__What the task requires__
Starting at the line that contains "Витратні матеріали для прибирання", quote every line through the end of the entries, word for word, skipping the pictures.

[Saved entries]
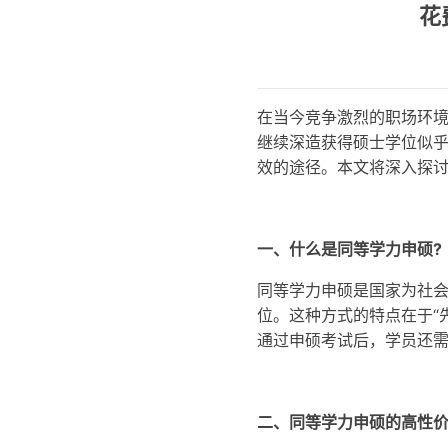
花
在当今竞争激烈的职场环
继续深造获得硕士学位似
效的途径。本文将深入探
一、什么是同等学力申硕?
同等学力申硕是国家为社
位。这种方式的特点在于“
通过申硕考试后，学员还
二、同等学力申硕的高性价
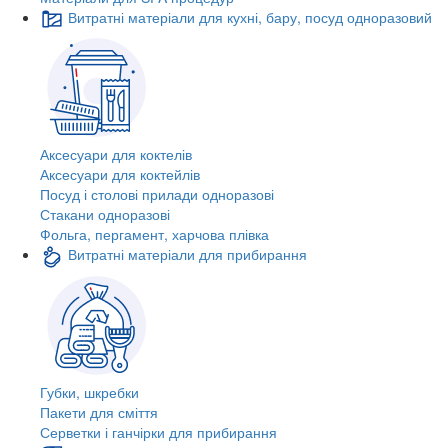
Витратні матеріали для кухні, бару, посуд одноразовий
Аксесуари для коктелів
Аксесуари для коктейлів
Посуд і столові прилади одноразові
Стакани одноразові
Фольга, пергамент, харчова плівка
Витратні матеріали для прибирання
Губки, шкребки
Пакети для сміття
Серветки і ганчірки для прибирання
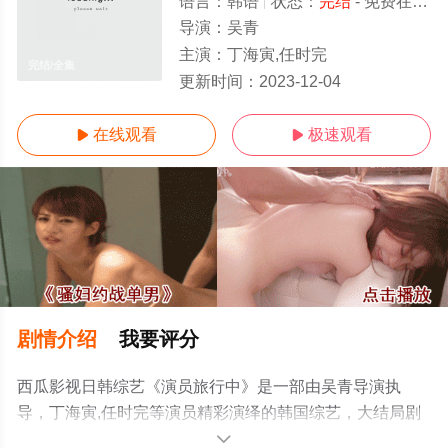
语言：
韩语
状态：
完结
- 免费在线观看
导演：
吴青
主演：
丁海寅,任时完
完结/全集
更新时间：
2023-12-04
在线观看
极速观看


剧情介绍
我要评分
西瓜影视日韩综艺《演员旅行中》是一部由吴青导演执
导，丁海寅,任时完等演员精彩演绎的韩国综艺，大结局剧
情已揭晓（完结），手机免费观看高清无删减完整版综艺

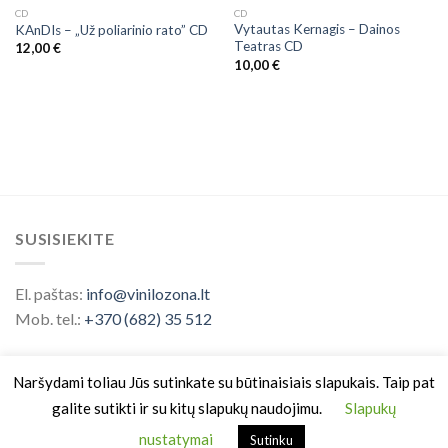
CD
CD
Vytautas Kernagis ‎– Dainos
KAnDIs – „Už poliarinio rato” CD
Teatras CD
12,00
€
10,00
€
SUSISIEKITE
El. paštas:
info@vinilozona.lt
Mob. tel.:
+370 (682) 35 512
Naršydami toliau Jūs sutinkate su būtinaisiais slapukais. Taip pat
galite sutikti ir su kitų slapukų naudojimu.
Slapukų
nustatymai
Sutinku
Prekės ženklas saugomas nuo 2026 ©
Vinilo Zona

__Response area__
Витратні матеріали для прибирання
Губки, шкребки
Пакети для сміття
Серветки і ганчірки для прибирання
语言：
韩语
状态：
完结
- 免费在线观看
导演：
吴青
主演：
丁海寅,任时完
完结/全集
更新时间：
2023-12-04
在线观看
极速观看


剧情介绍
我要评分
西瓜影视日韩综艺《演员旅行中》是一部由吴青导演执
导，丁海寅,任时完等演员精彩演绎的韩国综艺，大结局剧
情已揭晓（完结），手机免费观看高清无删减完整版综艺

CD
CD
Vytautas Kernagis ‎– Dainos
KAnDIs – „Už poliarinio rato” CD
Teatras CD
12,00
€
10,00
€
SUSISIEKITE
El. paštas:
info@vinilozona.lt
Mob. tel.:
+370 (682) 35 512
Naršydami toliau Jūs sutinkate su būtinaisiais slapukais. Taip pat
galite sutikti ir su kitų slapukų naudojimu.
Slapukų
nustatymai
Sutinku
Prekės ženklas saugomas nuo 2026 ©
Vinilo Zona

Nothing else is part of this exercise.